Further investigation into the LSC-related dust transport characteristics in North Africa during these two periods is conducted through composite analyses. The 1-fold standard deviations of the standardized LSCI serve as thresholds for selection, with the years corresponding to the positive and negative phases of the LSC (Table 1). Note that the composite analysis for the first period uses high-value years (LSCI > 1) minus low-value years (LSCI < −1), whereas the second period uses low-value years (LSCI < −1) minus high-value years (LSCI > 1), which is related to the interdecadal shift in the relationship between the winter LSC and spring dust in North Africa. The significance test is based on the two-sided Student's t test.

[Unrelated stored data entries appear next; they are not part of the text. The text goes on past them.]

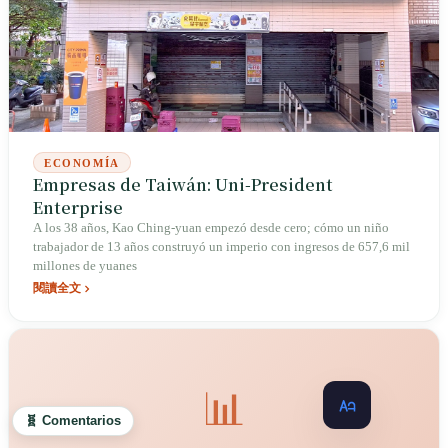
ECONOMÍA
Empresas de Taiwán: Uni-President
Enterprise
A los 38 años, Kao Ching-yuan empezó desde cero; cómo un niño
trabajador de 13 años construyó un imperio con ingresos de 657,6 mil
millones de yuanes
閱讀全文
📊
🧬 Comentarios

Table 1 List of year selection for composite analysis in this study.

2.2 Data

The monthly SATs used to calculate the LSC index are derived from the Met Office Hadley Centre's observational dataset HadCRUT5. This is one of the main datasets used to monitor global and regional surface temperature variations and trends. In order to obtain the longest possible dust sequence for the study of relevant interdecadal variability, the MERRA-2 dust data are selected here. The MERRA-2 dataset is a reanalysis product developed using the Goddard Earth Observing System of Systems (GEOS-5.12.4) atmospheric model, which simulates global aerosol properties using the radiatively coupled Goddard Chemistry, Aerosol, Radiation, and Transport (GOCART) model. MERRA-2 directly assimilates aerosol optical depths derived from the AERONET and MISR instruments, as well as bias-corrected dust concentrations and aerosol data from the Advanced Very High-Resolution Radiometer (AVHRR) and Moderate Resolution Imaging Spectroradiometer (MODIS) instruments. In the present study, monthly dust properties are considered, namely dust column mass density and meteorological and land conditions related to dust activities – Z500, U200, UV500, potential vorticity (PV), UV10, T2M, soil moisture (SM), etc. – at a spatial resolution of 0.625° × 0.5°.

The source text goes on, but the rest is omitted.